= What is being asked =
It would help if you retyped the data exactly, leaving out the pictures.

= Input =

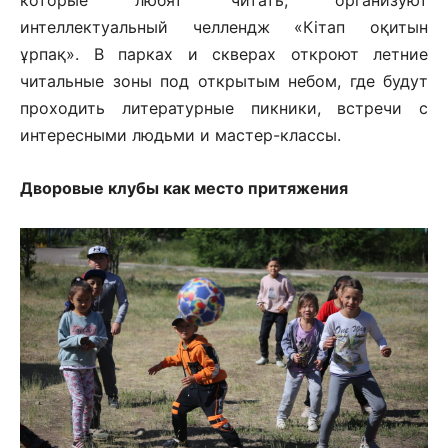
которые любят читать, организуют
интеллектуальный челлендж «Кітап оқитын
ұрпақ». В парках и скверах откроют летние
читальные зоны под открытым небом, где будут
проходить литературные пикники, встречи с
интересными людьми и мастер-классы.
Дворовые клубы как место притяжения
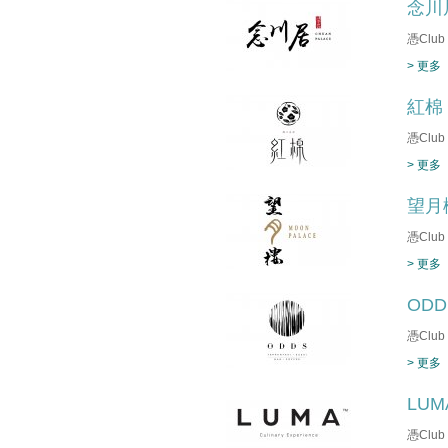
念川
憑Clu
> 更多
紅棉
憑Clu
> 更多
望月
憑Clu
> 更多
OD
憑Clu
> 更多
LU
憑Clu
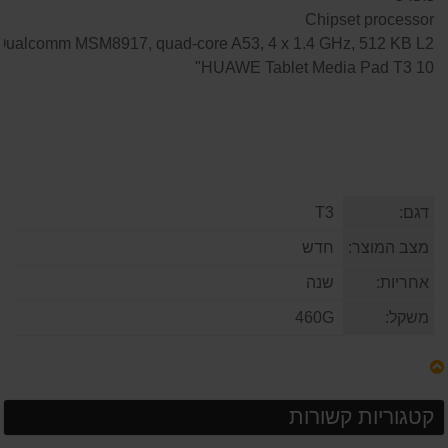
Chipset processor
Qualcomm MSM8917, quad-core A53, 4 x 1.4 GHz, 512 KB L2
HUAWE Tablet Media Pad T3 10"
דגם:
T3
מצב המוצר:
חדש
אחריות:
שנה
משקל:
460G
קטגוריות קשורות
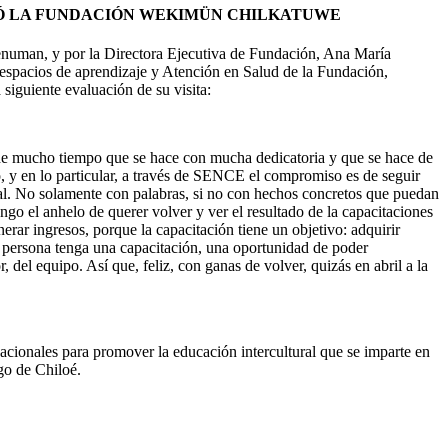
ITÓ LA FUNDACIÓN WEKIMÜN CHILKATUWE
numan, y por la Directora Ejecutiva de Fundación, Ana María
espacios de aprendizaje y Atención en Salud de la Fundación,
siguiente evaluación de su visita:
 de mucho tiempo que se hace con mucha dedicatoria y que se hace de
o, y en lo particular, a través de SENCE el compromiso es de seguir
tral. No solamente con palabras, si no con hechos concretos que puedan
go el anhelo de querer volver y ver el resultado de la capacitaciones
ar ingresos, porque la capacitación tiene un objetivo: adquirir
 persona tenga una capacitación, una oportunidad de poder
del equipo. Así que, feliz, con ganas de volver, quizás en abril a la
acionales para promover la educación intercultural que se imparte en
go de Chiloé.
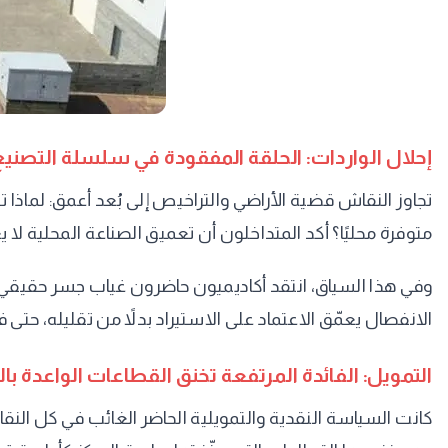
إحلال الواردات: الحلقة المفقودة في سلسلة التصنيع
تجاوز النقاش قضية الأراضي والتراخيص إلى بُعد أعمق: لماذا
متوفرة محليًا؟ أكد المتداخلون أن تعميق الصناعة المحلية لا 
وفي هذا السياق، انتقد أكاديميون حاضرون غياب جسر حقيقي ير
الانفصال يعمّق الاعتماد على الاستيراد بدلاً من تقليله، حتى 
التمويل: الفائدة المرتفعة تخنق القطاعات الواعدة با
كانت السياسة النقدية والتمويلية الحاضر الغائب في كل النق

= Finished task =
которые любят читать, организуют
интеллектуальный челлендж «Кітап оқитын
ұрпақ». В парках и скверах откроют летние
читальные зоны под открытым небом, где будут
проходить литературные пикники, встречи с
интересными людьми и мастер-классы.
Дворовые клубы как место притяжения
念川
憑Clu
> 更多
紅棉
憑Clu
> 更多
望月
憑Clu
> 更多
OD
憑Clu
> 更多
LU
憑Clu
Chipset processor
Qualcomm MSM8917, quad-core A53, 4 x 1.4 GHz, 512 KB L2
HUAWE Tablet Media Pad T3 10"
דגם:
T3
מצב המוצר:
חדש
אחריות:
שנה
משקל:
460G
קטגוריות קשורות
ITÓ LA FUNDACIÓN WEKIMÜN CHILKATUWE
numan, y por la Directora Ejecutiva de Fundación, Ana María
espacios de aprendizaje y Atención en Salud de la Fundación,
siguiente evaluación de su visita:
 de mucho tiempo que se hace con mucha dedicatoria y que se hace de
o, y en lo particular, a través de SENCE el compromiso es de seguir
tral. No solamente con palabras, si no con hechos concretos que puedan
go el anhelo de querer volver y ver el resultado de la capacitaciones
ar ingresos, porque la capacitación tiene un objetivo: adquirir
 persona tenga una capacitación, una oportunidad de poder
del equipo. Así que, feliz, con ganas de volver, quizás en abril a la
acionales para promover la educación intercultural que se imparte en
go de Chiloé.
إحلال الواردات: الحلقة المفقودة في سلسلة التصنيع
تجاوز النقاش قضية الأراضي والتراخيص إلى بُعد أعمق: لماذا
متوفرة محليًا؟ أكد المتداخلون أن تعميق الصناعة المحلية لا 
وفي هذا السياق، انتقد أكاديميون حاضرون غياب جسر حقيقي ير
الانفصال يعمّق الاعتماد على الاستيراد بدلاً من تقليله، حتى 
التمويل: الفائدة المرتفعة تخنق القطاعات الواعدة با
كانت السياسة النقدية والتمويلية الحاضر الغائب في كل النق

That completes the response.